One of the problems of creating good content is that we are still competing with SEO spammers even if its short term.
So the competitor who paid the SEO is a spammer, the person who paid Google AdWords is an angel & the person who has no exposure has no traffic nor revenues, but is virtuous with great content (that almost nobody cares about other than the owner)?
Always collect emails of customers and invite visitors to opt-in to your mailing list.
This way if Google will change it's mind the 1,000,001-st time about ranking you - you will still have direct communications channel opened with your prospects and customers without Google blessing.
Google wants every site to buy ads, so they engage in everything possible from adding dozens of ads on pages, to demoting entire niches, to FUD to force you to advertise.

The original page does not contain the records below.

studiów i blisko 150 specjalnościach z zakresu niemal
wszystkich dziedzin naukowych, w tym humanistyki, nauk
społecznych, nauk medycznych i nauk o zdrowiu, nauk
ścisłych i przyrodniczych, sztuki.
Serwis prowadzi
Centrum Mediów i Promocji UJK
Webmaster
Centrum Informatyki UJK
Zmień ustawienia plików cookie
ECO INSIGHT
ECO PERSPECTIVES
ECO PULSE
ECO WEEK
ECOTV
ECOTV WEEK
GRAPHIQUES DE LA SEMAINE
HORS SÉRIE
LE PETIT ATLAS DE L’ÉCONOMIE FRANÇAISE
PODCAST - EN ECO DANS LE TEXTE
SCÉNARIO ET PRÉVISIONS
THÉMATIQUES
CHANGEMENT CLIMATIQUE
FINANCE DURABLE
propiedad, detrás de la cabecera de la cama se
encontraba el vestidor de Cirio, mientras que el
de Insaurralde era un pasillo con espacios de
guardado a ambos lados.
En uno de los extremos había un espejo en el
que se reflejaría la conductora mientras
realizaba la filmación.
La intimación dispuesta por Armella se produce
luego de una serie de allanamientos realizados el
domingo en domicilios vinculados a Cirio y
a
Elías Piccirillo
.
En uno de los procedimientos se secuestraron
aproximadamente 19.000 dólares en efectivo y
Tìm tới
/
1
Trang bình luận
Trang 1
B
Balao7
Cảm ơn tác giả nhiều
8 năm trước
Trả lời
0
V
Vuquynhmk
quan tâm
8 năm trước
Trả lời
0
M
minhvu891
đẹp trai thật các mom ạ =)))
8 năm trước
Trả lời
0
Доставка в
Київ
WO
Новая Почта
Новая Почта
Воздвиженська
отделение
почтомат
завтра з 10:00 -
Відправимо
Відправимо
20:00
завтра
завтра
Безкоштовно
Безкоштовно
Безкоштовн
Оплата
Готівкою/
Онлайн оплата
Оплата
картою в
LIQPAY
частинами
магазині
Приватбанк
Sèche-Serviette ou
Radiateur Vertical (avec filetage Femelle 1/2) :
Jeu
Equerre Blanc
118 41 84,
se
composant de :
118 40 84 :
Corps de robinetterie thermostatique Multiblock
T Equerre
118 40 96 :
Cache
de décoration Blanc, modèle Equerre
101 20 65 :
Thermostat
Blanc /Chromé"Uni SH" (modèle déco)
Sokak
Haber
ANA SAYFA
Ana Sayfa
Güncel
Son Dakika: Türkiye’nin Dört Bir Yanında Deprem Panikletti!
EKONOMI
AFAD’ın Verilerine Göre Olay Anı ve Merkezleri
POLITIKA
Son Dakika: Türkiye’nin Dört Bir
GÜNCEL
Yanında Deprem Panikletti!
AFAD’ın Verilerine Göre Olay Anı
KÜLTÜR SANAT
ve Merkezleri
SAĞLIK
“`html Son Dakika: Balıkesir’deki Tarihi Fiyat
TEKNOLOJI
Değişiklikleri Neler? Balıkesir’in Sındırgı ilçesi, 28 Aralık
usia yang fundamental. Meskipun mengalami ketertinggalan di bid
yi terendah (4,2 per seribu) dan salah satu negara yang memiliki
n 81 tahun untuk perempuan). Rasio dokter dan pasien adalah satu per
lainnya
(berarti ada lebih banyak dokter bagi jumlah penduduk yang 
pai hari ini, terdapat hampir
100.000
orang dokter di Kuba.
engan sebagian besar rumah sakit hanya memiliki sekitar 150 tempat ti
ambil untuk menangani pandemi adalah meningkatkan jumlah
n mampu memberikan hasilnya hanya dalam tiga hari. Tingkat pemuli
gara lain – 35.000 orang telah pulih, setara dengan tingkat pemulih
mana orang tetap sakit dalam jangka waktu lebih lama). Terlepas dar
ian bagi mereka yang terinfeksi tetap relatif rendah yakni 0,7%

When Google has ads for a certain keyword, they don't care much about "organic" results, they care that ads are better. In fact, several threads at Webmaster World have shown a lot of obvious examples where Google makes results worst to have a better adclick ratio. Everything Google does is to make money via ads, from Chrome to Android to Search updates, especially during Larry Page's rein. That is the bottom line, the rest is fluff.

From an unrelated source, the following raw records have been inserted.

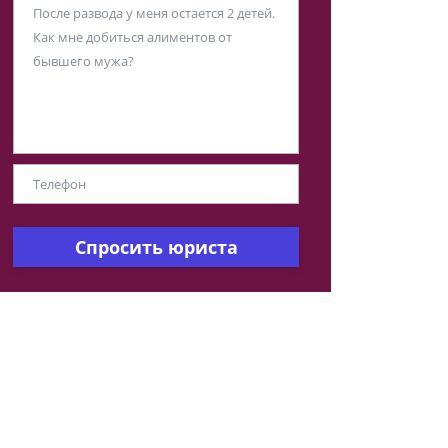
Спросить юриста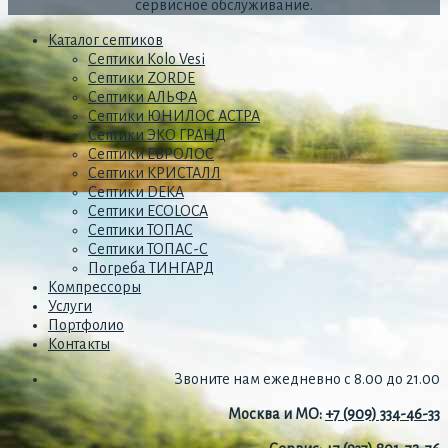
сервисное обслуживание.
Каталог септиков
Септики Kolo Vesi
Септики ZORDE
Септики АЛЬФА
Септики ЮНИЛОС АСТРА
Септики ЭКО ГРАНД
Септики ЕВРОЛОС
Септики КРИСТАЛЛ
Септики DEKA
Септики ECOLOCA
Септики ТОПАС
Септики ТОПАС-С
Погреба ТИНГАРД
Компрессоры
Услуги
Портфолио
Контакты
Звоните нам ежедневно с 8.00 до 21.00
Москва и МО:
+7 (909) 334-46-33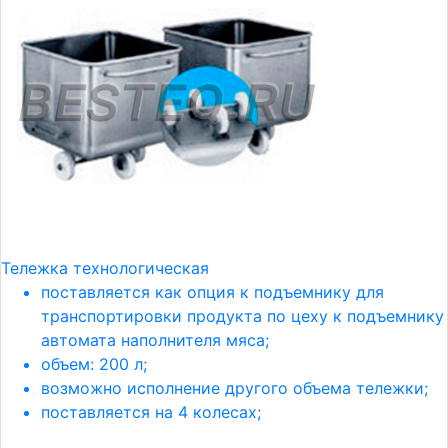
Тележка технологическая
поставляется как опция к подъемнику для
транспортировки продукта по цеху к подъемнику
автомата наполнителя мяса;
объем: 200 л;
возможно исполнение другого объема тележки;
поставляется на 4 колесах;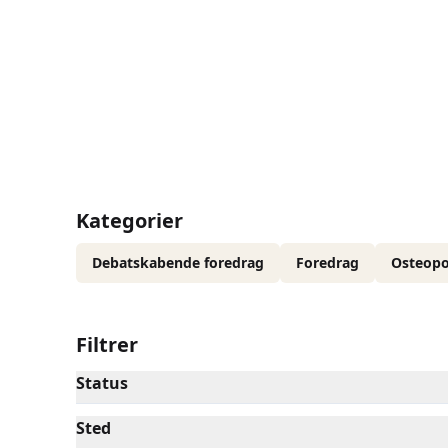
Så kan du måske finde noget om det lige her.
Kategorier
Debatskabende foredrag
Foredrag
Osteop
Filtrer
Status
Sted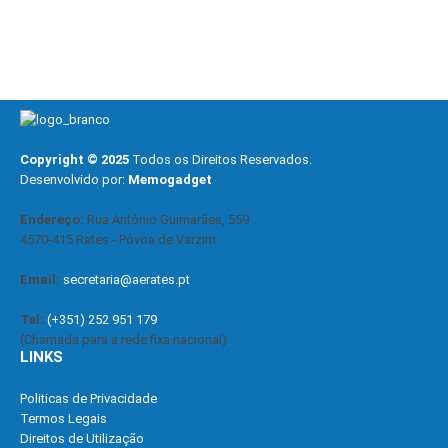
Copyright © 2025
Todos os Direitos Reservados.
Desenvolvido por:
Memogadget
Endereço:
Rua António Guimarães, 559
4570-415 Rates - Póvoa de Varzim
Email:
secretaria@aerates.pt
Tel:
(+351) 252 951 179
(Chamada para a rede fixa nacional)
LINKS
Politicas de Privacidade
Termos Legais
Direitos de Utilização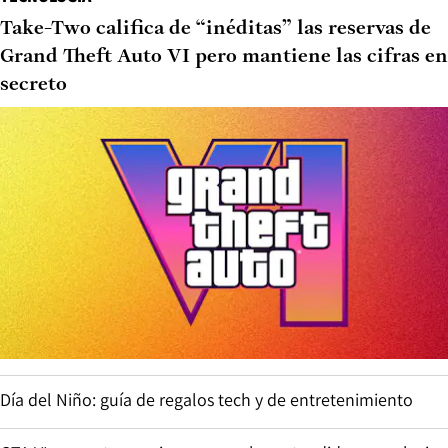
Take-Two califica de “inéditas” las reservas de
Grand Theft Auto VI pero mantiene las cifras en
secreto
Día del Niño: guía de regalos tech y de entretenimiento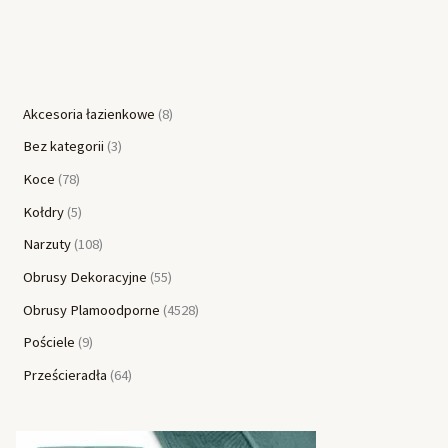
Akcesoria łazienkowe
8
Bez kategorii
3
Koce
78
Kołdry
5
Narzuty
108
Obrusy Dekoracyjne
55
Obrusy Plamoodporne
4528
Pościele
9
Prześcieradła
64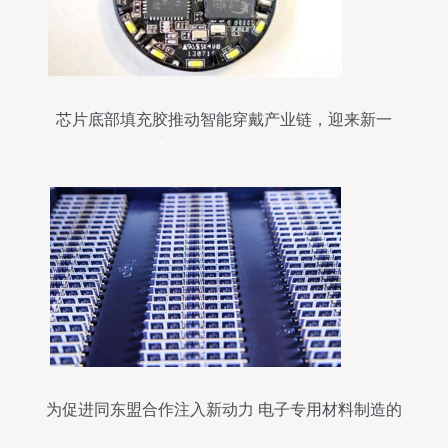
芯片底部填充胶推动智能穿戴产业链，迎来新一
轮“蓝海”电子专用材料研发
为促进同东盟合作注入新动力 电子专用材料制造的
机遇与前景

Google Shopping is already 100% ads, the rest of the commercial results is 99% ads and advertiser sites (usually huge brands that spend billions on Adwords). Disclosure and ethics however aren't Google's strongest points, lobbying governments is.
"Spammy" domains is a a smokescreen. The issue is lack of transparency and accountability of Google when it comes to penalizing domains. We should simple be able to check this, just like with any RBL.
It's highly inappropriate to call those who fall victim to this "suckers", but it illustrates once again how Google feels about the little people.